The title story describes how daydreams of a romantic relation get the better of a lonely whale, who mistakes a small submarine for a female sardine whale, one of his kind. Like a hopeless lover, he follows and tries to court the submarine in hopes of forging a relationship.

But inside the submarine are the very creatures of whom his mother warned: “an extremely cruel type of animal called humans”. To be precise, they are adult humans. Forsaking the possibility of friendship, these humans killed countless whales, and the mother is left lamenting that they might be extinct soon.

Each story unfolds to show just what these adult humans are complicit in: forests razed, children dying of starvation, massacres of animals and of their own kind.

A sharp, and almost disabling pain of loneliness is suffered by everyone in these stories, of unlikely friendships and sacrifices formed on the day the war ended. In ‘The Old She-Wolf and the Little Girl’, a wolf finds renewed faith in her motherhood when she is unable to eat an abandoned child. Having left her pack in anticipation of death, she carries the child back, hoping the pack will look after her.

Elsewhere, a child and an American prisoner of war are left crying for their mothers when an entire town is reduced to the ground. The prisoner, Steve, and the unnamed girl become siblings and he promises to take her to America.

Not all were fortunate enough to find the comfort of company after the raids.

Two boys, one unnamed and one named Katchan —in ‘The Boy and the Parrot’ and ‘The Mother That Turned into a Kite’ respectively— grapple with fear for their mothers’ lives, their only support. The unnamed boy is holed up in an air-raid shelter with his pet parrot. The raid left him shell-shocked and unable to think or speak. As he learns the word ‘mama’ from his parrot, he comes to realise that the bombs killed his mother.

Katchan witnesses his mother sacrifice herself to protect him from the heat and flames. The fire leaves her flat and dry, and like a kite her body floats in the sky. As they wait for their mothers to meet them again, they are left too weak and emaciated to live beyond the war.




What made all this hunger, death and isolation so much more miserable was beyond the children’s obvious innocence. Unlike the adults, they had no comforting memories to fall back on. The grown-ups could negotiate the bleakness of war by fondly remembering such-and-such food they had at such-and-such restaurant.

But Nosaka, in ‘The Cake Tree in the Ruins’, writes that the children growing up that year had no happy memories to hold on to. The cakes and sweets once flooding the ports had vanished. Caramel and chocolate —supposed to fight exhaustion and sleep— were reserved for the military.

In an interview about the film adaptation of ‘Grave of the Fireflies’, Nosaka says he felt it was justified to steal and “do bad things in the process of growing up” as long as his sister was alive. At the same time, he was sorry to confess the relief he felt when his younger sister —he was her sole support— died. “No one would wake me up in the night like she did with her crying,” he says, “and I wouldn’t have to wander with a child on my back anymore”.

In the stories, some children find themselves on a similar brink: they are forced to steal food in times of starvation.

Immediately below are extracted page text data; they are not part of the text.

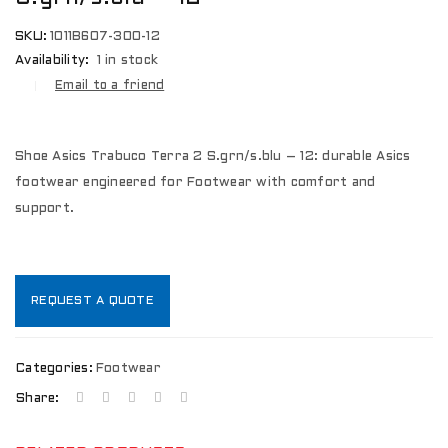
SKU:
1011B607-300-12
Availability:
1 in stock
Email to a friend
Shoe Asics Trabuco Terra 2 S.grn/s.blu – 12: durable Asics
footwear engineered for Footwear with comfort and
support.
REQUEST A QUOTE
Categories:
Footwear
Share: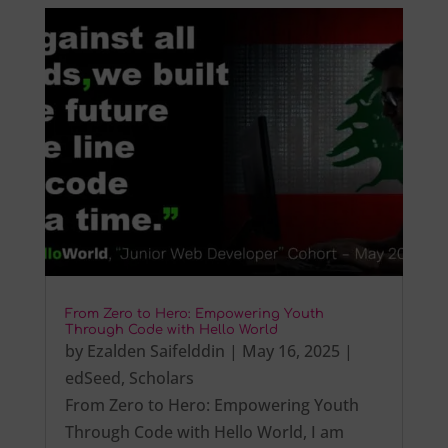
From Zero to Hero: Empowering Youth
Through Code with Hello World
by
Ezalden Saifelddin
|
May 16, 2025
|
edSeed
,
Scholars
From Zero to Hero: Empowering Youth
Through Code with Hello World, I am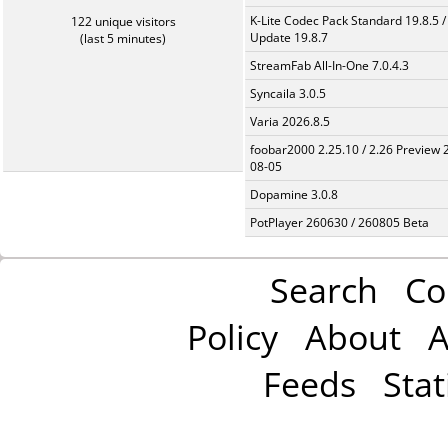
K-Lite Codec Pack Standard 19.8.5 /
122 unique visitors
Update 19.8.7
(last 5 minutes)
StreamFab All-In-One 7.0.4.3
Syncaila 3.0.5
Varia 2026.8.5
foobar2000 2.25.10 / 2.26 Preview 
08-05
Dopamine 3.0.8
PotPlayer 260630 / 260805 Beta
Search
Co
Policy
About
A
Feeds
Stat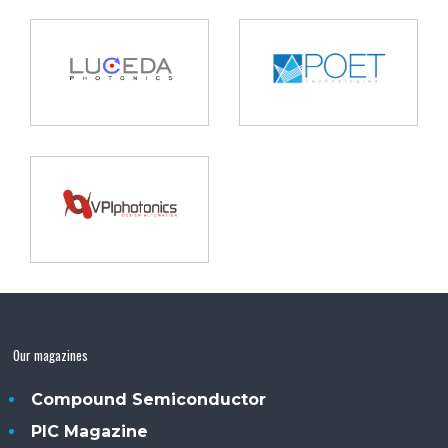
Our magazines
Compound Semiconductor
PIC Magazine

One boy, who is barely eighteen, conceits himself into believing that the suicide mission is for the good. His mother would take pride in his honourable death, he thinks, living a better life with the soldier’s pension she would receive.

Translated from Japanese by Ginny Tapley Takemori and illustrated by Mika Provata-Carlone, these stories serve as a kind and gentle reminder of those who were forced to pay the price of war. The illustrations of the victims and the war are charred, as if they were images bright once, now burnt and blackened by air raids and fire.

Many of the stories’ subjects shared the same fate. For a country that has suffered difficulties negotiating its complicity in the War, such books —and their authors— remain an important moral check to avoid another one.